Core Concepts
The author reports benchmarking results of deep learning models on the MLCommons CloudMask Benchmark, highlighting the best model's performance and computational efficiency.
Abstract
This paper discusses the evaluation of deep learning models on the MLCommons CloudMask Benchmark, focusing on cloud masking in atmospheric sciences. The study presents benchmarking results, model comparisons, and computational performance metrics. Various methods, including rule-based and deep learning techniques, are analyzed for cloud masking tasks using satellite images from Sentinel-3. The study emphasizes accuracy, training time, and inference time as key evaluation criteria. The authors provide insights into the challenges and advancements in cloud masking algorithms using AI technologies.
Stats
Our benchmarking results include the highest accuracy achieved on the NYU system.

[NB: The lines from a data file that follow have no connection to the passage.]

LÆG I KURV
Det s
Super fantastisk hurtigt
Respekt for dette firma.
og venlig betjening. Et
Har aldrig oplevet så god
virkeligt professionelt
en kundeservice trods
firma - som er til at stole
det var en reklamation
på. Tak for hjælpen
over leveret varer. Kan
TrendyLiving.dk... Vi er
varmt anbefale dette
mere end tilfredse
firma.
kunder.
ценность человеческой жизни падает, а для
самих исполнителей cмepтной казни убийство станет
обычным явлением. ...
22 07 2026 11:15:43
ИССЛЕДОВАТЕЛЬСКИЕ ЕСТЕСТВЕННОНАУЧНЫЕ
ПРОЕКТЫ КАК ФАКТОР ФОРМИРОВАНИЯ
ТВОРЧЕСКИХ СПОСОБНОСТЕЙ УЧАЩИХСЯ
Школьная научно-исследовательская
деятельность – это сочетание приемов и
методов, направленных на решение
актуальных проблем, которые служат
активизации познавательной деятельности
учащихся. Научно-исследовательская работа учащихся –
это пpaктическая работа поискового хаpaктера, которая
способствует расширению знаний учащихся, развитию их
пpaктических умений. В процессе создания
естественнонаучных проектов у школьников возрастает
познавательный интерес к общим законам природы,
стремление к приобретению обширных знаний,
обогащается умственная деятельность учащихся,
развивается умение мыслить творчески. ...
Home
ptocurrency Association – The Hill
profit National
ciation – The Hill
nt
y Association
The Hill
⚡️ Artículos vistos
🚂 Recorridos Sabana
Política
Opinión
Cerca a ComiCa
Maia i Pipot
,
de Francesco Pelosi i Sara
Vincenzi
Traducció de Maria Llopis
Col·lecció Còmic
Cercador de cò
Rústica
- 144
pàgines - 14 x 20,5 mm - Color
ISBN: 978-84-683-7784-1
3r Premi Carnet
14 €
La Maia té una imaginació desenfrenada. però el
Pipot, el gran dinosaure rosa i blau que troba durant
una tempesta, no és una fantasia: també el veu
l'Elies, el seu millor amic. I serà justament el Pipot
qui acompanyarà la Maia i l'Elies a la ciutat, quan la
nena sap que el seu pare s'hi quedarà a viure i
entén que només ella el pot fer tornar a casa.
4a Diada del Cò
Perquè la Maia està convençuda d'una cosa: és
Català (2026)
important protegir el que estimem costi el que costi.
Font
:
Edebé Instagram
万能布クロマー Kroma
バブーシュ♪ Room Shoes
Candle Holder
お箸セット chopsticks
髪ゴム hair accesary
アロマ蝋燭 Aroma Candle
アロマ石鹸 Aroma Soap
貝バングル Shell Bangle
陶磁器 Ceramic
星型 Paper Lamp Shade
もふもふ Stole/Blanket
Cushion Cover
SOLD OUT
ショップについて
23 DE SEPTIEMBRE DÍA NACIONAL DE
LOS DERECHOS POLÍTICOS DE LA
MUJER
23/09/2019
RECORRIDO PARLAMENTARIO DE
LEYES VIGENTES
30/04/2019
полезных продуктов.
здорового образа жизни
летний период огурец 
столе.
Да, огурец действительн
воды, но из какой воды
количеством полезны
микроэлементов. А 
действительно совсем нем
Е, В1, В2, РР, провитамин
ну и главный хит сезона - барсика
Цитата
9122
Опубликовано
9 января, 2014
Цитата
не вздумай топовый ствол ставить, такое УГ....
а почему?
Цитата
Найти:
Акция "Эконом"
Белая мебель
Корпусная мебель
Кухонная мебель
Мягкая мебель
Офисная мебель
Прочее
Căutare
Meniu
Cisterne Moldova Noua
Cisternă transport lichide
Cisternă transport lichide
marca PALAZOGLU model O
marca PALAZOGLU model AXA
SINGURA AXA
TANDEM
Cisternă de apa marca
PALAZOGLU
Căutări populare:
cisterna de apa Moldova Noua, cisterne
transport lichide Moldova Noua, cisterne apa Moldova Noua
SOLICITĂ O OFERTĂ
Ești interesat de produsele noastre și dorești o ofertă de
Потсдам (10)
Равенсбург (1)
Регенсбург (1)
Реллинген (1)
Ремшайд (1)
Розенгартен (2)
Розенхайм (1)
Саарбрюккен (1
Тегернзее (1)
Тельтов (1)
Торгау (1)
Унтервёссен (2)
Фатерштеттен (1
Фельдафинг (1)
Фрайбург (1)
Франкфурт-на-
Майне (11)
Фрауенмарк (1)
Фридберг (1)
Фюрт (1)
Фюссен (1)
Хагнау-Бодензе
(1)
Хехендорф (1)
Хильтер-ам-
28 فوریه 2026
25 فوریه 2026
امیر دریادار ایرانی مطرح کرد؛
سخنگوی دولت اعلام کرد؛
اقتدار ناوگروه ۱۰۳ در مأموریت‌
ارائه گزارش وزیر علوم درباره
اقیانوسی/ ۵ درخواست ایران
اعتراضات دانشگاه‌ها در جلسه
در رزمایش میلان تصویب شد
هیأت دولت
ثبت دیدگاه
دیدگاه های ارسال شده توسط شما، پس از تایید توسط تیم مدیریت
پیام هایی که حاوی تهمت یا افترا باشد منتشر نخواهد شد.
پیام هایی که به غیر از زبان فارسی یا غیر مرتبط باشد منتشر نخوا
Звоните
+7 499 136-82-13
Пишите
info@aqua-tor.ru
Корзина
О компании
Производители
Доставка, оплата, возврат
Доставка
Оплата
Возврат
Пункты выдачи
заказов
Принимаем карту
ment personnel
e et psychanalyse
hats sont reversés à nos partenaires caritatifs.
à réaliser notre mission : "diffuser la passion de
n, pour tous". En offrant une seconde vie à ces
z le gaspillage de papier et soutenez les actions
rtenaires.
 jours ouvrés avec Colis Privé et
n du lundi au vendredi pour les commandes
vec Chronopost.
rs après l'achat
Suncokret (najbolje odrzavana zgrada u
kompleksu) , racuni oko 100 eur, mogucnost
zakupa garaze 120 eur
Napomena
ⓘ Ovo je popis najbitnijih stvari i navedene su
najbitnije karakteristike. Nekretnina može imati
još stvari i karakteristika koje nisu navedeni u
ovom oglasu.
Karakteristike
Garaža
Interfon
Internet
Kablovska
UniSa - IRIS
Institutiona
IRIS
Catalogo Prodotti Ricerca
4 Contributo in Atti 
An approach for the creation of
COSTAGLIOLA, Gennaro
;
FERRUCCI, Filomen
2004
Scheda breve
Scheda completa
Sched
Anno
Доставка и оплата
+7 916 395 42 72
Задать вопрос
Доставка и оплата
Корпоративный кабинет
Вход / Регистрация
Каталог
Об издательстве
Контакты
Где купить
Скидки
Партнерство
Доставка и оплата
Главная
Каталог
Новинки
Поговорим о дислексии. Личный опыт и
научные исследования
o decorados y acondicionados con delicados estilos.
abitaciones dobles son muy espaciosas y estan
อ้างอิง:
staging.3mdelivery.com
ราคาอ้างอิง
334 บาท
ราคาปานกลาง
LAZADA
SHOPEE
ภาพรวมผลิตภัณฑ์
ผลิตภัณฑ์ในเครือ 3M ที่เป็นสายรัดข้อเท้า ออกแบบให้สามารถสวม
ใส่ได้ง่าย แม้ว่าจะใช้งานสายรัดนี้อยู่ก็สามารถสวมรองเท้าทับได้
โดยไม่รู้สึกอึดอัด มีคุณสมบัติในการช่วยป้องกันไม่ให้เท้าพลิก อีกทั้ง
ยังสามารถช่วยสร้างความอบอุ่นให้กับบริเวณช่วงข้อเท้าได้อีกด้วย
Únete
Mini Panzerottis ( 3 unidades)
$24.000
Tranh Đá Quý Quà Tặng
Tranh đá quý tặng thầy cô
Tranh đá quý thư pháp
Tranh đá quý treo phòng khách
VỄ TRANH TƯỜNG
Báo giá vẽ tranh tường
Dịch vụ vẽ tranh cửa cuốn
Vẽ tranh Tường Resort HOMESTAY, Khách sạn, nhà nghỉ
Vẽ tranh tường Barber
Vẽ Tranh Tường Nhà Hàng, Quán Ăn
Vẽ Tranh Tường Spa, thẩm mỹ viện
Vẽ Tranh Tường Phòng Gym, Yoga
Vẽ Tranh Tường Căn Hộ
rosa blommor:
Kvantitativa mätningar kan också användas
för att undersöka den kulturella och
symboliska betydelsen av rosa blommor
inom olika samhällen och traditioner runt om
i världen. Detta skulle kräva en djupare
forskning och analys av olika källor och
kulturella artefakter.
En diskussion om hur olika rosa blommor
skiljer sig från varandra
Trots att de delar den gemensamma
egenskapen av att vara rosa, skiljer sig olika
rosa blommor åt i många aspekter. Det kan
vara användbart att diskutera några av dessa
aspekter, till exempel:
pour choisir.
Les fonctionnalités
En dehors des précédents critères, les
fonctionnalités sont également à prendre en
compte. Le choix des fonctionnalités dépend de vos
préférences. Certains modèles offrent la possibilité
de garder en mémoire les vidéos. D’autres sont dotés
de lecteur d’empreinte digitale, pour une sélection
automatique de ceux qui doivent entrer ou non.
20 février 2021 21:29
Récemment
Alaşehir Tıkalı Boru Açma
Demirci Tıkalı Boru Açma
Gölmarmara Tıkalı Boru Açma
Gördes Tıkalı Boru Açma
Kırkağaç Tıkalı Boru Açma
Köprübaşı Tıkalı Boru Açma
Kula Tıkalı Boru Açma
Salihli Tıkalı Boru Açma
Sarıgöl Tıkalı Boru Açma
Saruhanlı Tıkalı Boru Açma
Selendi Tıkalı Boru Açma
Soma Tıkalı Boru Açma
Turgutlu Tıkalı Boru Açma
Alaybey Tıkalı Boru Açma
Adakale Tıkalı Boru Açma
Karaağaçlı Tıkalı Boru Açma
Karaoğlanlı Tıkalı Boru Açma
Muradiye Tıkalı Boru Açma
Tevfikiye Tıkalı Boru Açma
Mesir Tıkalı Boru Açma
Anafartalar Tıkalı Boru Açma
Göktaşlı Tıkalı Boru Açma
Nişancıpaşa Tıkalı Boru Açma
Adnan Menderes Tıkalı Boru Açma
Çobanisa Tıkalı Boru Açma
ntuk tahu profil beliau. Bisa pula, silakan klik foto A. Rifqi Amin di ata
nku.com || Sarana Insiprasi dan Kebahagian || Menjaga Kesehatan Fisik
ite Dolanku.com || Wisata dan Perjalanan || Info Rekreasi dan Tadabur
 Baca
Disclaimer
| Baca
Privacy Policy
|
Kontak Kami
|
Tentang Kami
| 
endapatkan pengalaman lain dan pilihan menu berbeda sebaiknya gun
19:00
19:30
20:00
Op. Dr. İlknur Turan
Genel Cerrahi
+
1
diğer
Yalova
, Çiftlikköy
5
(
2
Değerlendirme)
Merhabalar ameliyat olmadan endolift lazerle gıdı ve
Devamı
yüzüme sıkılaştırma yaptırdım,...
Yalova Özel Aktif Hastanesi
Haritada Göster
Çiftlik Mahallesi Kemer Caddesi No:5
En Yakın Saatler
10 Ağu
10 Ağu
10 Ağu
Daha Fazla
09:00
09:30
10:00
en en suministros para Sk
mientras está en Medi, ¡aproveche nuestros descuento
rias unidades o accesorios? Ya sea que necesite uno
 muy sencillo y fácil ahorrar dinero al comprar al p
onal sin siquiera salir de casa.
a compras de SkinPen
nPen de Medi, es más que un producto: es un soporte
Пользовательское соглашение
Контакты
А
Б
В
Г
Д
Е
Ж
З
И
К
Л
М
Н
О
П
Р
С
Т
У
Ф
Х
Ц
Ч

The dataset consists of 1070 images captured at day and night with dimensions 1200 x 1500.
The cloud masking benchmark contains 180 GB worth of satellite image data.
The U-Net model is used for image segmentation in cloud masking tasks.
The average accuracy achieved over five runs is 0.889.
Quotes
"MLCommons Science Working Group has developed four scientific benchmarks in varying fields."
"Deep learning techniques have shown superior performance in generating cloud masks."
"The reference implementation uses a U-Net model for image segmentation."